Reaping Day was a rare anomaly. Reapings and whippings, that was when Aella remembered that the immense power of the Panemian government wasn't just something that trickled down to her family, and on her eighteenth birthday, her. The Capitol also possessed the power to destroy. Aella didn't think it was going to destroy her, but Reapings cast a heady shadow of doubt over the district.
Aella's was strangely turgid that morning. The scum of Twelve, packed into one building, trying their luck at making a few coins by making predictions about the unfortunate tributes-to-be. As Aella passed through it, jostling the bettors, a man with greasy blonde hair stopped her by pressing a fistful of money into her palm. "Twenty that the girl's Merchant. Brunette Merchant."

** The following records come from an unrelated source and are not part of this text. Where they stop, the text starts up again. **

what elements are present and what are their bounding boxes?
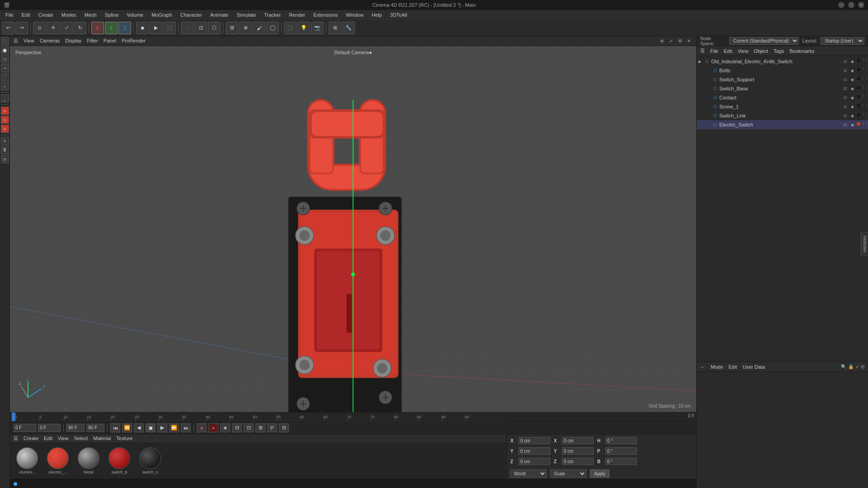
vp-settings-icon[interactable]: ⚙ xyxy=(676,38,684,45)
ss-visible-icon[interactable]: ☑ xyxy=(842,76,848,83)
lt-nurbs-icon[interactable]: ⌒ xyxy=(1,73,9,81)
move-tool-button[interactable]: ✛ xyxy=(47,22,59,34)
select-tool-button[interactable]: ⊞ xyxy=(226,22,238,34)
menu-simulate[interactable]: Simulate xyxy=(233,11,259,19)
mat-menu-edit[interactable]: Edit xyxy=(44,436,52,441)
lt-sphere-icon[interactable]: ⬤ xyxy=(1,46,9,54)
motion-path-button[interactable]: ⊡ xyxy=(244,423,254,432)
apply-button[interactable]: Apply xyxy=(590,469,609,478)
material-aluminium[interactable]: Alumini... xyxy=(14,447,41,474)
lt-layers2-icon[interactable]: ≣ xyxy=(1,146,9,154)
vp-menu-view[interactable]: View xyxy=(24,38,34,44)
coord-x-input[interactable] xyxy=(519,437,550,444)
menu-modes[interactable]: Modes xyxy=(58,11,80,19)
layout-dropdown[interactable]: Startup (User) xyxy=(821,37,864,45)
menu-mesh[interactable]: Mesh xyxy=(81,11,100,19)
mat-menu-texture[interactable]: Texture xyxy=(116,436,132,441)
size-z-input[interactable] xyxy=(562,458,594,465)
lt-line-icon[interactable]: ⎯ xyxy=(1,94,9,103)
es-render-icon[interactable]: ◉ xyxy=(849,122,855,128)
grid-button[interactable]: ⊞ xyxy=(329,22,341,34)
material-switch-s[interactable]: switch_s xyxy=(137,447,164,474)
attr-lock-icon[interactable]: 🔒 xyxy=(848,364,854,369)
coord-y-input[interactable] xyxy=(519,447,550,455)
menu-extensions[interactable]: Extensions xyxy=(310,11,341,19)
size-x-input[interactable] xyxy=(562,437,594,444)
x-axis-button[interactable]: X xyxy=(91,22,104,34)
render-button[interactable]: ▶ xyxy=(150,22,162,34)
lt-cube-icon[interactable]: ⬛ xyxy=(1,37,9,45)
attr-user-data[interactable]: User Data xyxy=(743,364,765,370)
vp-menu-panel[interactable]: Panel xyxy=(104,38,116,44)
render-region-button[interactable]: ⬛ xyxy=(163,22,176,34)
menu-create[interactable]: Create xyxy=(35,11,57,19)
hierarchy-root[interactable]: ▶ ⬡ Old_Industrial_Electric_Knife_Switch… xyxy=(697,57,868,66)
root-render-icon[interactable]: ◉ xyxy=(849,58,855,65)
rph-menu-toggle[interactable]: ☰ xyxy=(700,48,705,54)
menu-window[interactable]: Window xyxy=(342,11,367,19)
root-visible-icon[interactable]: ☑ xyxy=(842,58,848,65)
redo-button[interactable]: ↪ xyxy=(15,22,28,34)
sl-render-icon[interactable]: ◉ xyxy=(849,113,855,119)
rph-object[interactable]: Object xyxy=(754,48,768,54)
menu-file[interactable]: File xyxy=(2,11,17,19)
autokey-button[interactable]: ● xyxy=(208,423,218,432)
end-frame-input[interactable] xyxy=(66,424,85,432)
ct-visible-icon[interactable]: ☑ xyxy=(842,94,848,101)
node-space-dropdown[interactable]: Current (Standard/Physical) xyxy=(729,37,799,45)
attr-panel-icon[interactable]: ⊟ xyxy=(861,364,864,369)
lt-deformer-icon[interactable]: ⟐ xyxy=(1,82,9,90)
playhead-marker[interactable] xyxy=(12,413,15,421)
hierarchy-switch-base[interactable]: ⬡ Switch_Base ☑ ◉ ⋮⋮ xyxy=(697,84,868,93)
lt-s1-icon[interactable]: S xyxy=(1,107,9,115)
keyframe-button[interactable]: ◈ xyxy=(220,423,230,432)
polygons-mode-button[interactable]: ⬡ xyxy=(208,22,221,34)
world-dropdown[interactable]: World Object xyxy=(510,469,547,478)
viewport-canvas[interactable]: Perspective Default Camera● Grid Spacing… xyxy=(10,46,696,412)
motion-clip-button[interactable]: ⊟ xyxy=(232,423,242,432)
size-y-input[interactable] xyxy=(562,447,594,455)
menu-render[interactable]: Render xyxy=(285,11,309,19)
play-forward-button[interactable]: ▶ xyxy=(157,423,167,432)
rph-edit[interactable]: Edit xyxy=(724,48,732,54)
mat-menu-toggle[interactable]: ☰ xyxy=(14,436,18,441)
vp-menu-toggle[interactable]: ☰ xyxy=(14,38,18,44)
hierarchy-electric-switch[interactable]: ⬡ Electric_Switch ☑ ◉ ⋮⋮ xyxy=(697,120,868,129)
cube-object-button[interactable]: ⬛ xyxy=(284,22,297,34)
menu-help[interactable]: Help xyxy=(368,11,386,19)
mat-menu-material[interactable]: Material xyxy=(93,436,111,441)
material-switch-b[interactable]: switch_b xyxy=(106,447,133,474)
vp-menu-display[interactable]: Display xyxy=(65,38,81,44)
ss-render-icon[interactable]: ◉ xyxy=(849,76,855,83)
lt-s2-icon[interactable]: S xyxy=(1,116,9,124)
attr-back-icon[interactable]: ← xyxy=(700,364,705,370)
edges-mode-button[interactable]: ⊡ xyxy=(194,22,207,34)
attr-search-icon[interactable]: 🔍 xyxy=(841,364,846,369)
p-button[interactable]: P xyxy=(267,423,277,432)
prev-keyframe-button[interactable]: ⏪ xyxy=(122,423,132,432)
rotate-tool-button[interactable]: ↻ xyxy=(74,22,86,34)
menu-animate[interactable]: Animate xyxy=(207,11,232,19)
rot-h-input[interactable] xyxy=(605,437,637,444)
mat-menu-view[interactable]: View xyxy=(58,436,69,441)
minimize-button[interactable]: ─ xyxy=(838,2,844,8)
rot-p-input[interactable] xyxy=(605,447,637,455)
menu-spline[interactable]: Spline xyxy=(101,11,123,19)
record-button[interactable]: ● xyxy=(197,423,207,432)
lt-circle-icon[interactable]: ◎ xyxy=(1,155,9,163)
lt-s3-icon[interactable]: S xyxy=(1,125,9,133)
camera-button[interactable]: 📷 xyxy=(311,22,324,34)
points-mode-button[interactable]: · xyxy=(181,22,193,34)
stop-button[interactable]: ⏹ xyxy=(146,423,156,432)
attr-expand-icon[interactable]: ⤢ xyxy=(855,364,859,369)
live-selection-button[interactable]: ⊙ xyxy=(33,22,46,34)
hierarchy-switch-link[interactable]: ⬡ Switch_Link ☑ ◉ ⋮⋮ xyxy=(697,111,868,120)
lt-spline-icon[interactable]: 〜 xyxy=(1,64,9,72)
scale-tool-button[interactable]: ⤢ xyxy=(60,22,73,34)
current-frame-input[interactable] xyxy=(38,424,61,432)
snap-button[interactable]: 🔧 xyxy=(342,22,355,34)
mat-menu-create[interactable]: Create xyxy=(24,436,38,441)
y-axis-button[interactable]: Y xyxy=(105,22,118,34)
next-keyframe-button[interactable]: ⏩ xyxy=(169,423,179,432)
sc-render-icon[interactable]: ◉ xyxy=(849,103,855,110)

Aella looked at him, almost disappointed. "Cousin, you know that's not in the cards. All the Merchant girls are blonde."
"You ain't."
"I also ain't most girls, end of. But dark-haired Merchants don't come along very often."
"I'm blonde Seam. Not situation normal, is it? Take the money, little miss. And tell your pa I says hey. Used to go to school with him, back in the day. Back in President Shakira's administration. We saw Tanya Thorne win together on the schoolyard, yes we did."
"My dad died when I was a baby," she said flatly.
"Oh. Oh, my sympathies. He was a good man. It was his lungs, wasn't it?"
"Yeah," she said, faintly surprised. "How did you know?"
"It's them miner's lungs. They'll kill ya."
"He didn't work in the mines."
"Nah, but you spend enough quality time with the mine air and it don't matter where you work. Your moms looks good, though. Healthy. She healthy, girl?"
"She's healthy." Aella couldn't help but feel disquieted by this man. "Who are you?"
"Erec Loomis. And I ain't seen you around here before. Your grammy and grampy keep you inside, huh? I'll bet they're training you up to take over. You feeling up to the task?"
"I'm learning." In truth, Aella didn't feel ready whatsoever. Oh, she could put up a confident front, but running six betting halls spanning the district was no simple feat. She could handle the social aspects, the networking, the finances, but all of them, all by herself? Of course she wasn't feeling up to the task. Only an idiot would be, and despite the occasional bout of self-doubt, Aella knew she wasn't an idiot.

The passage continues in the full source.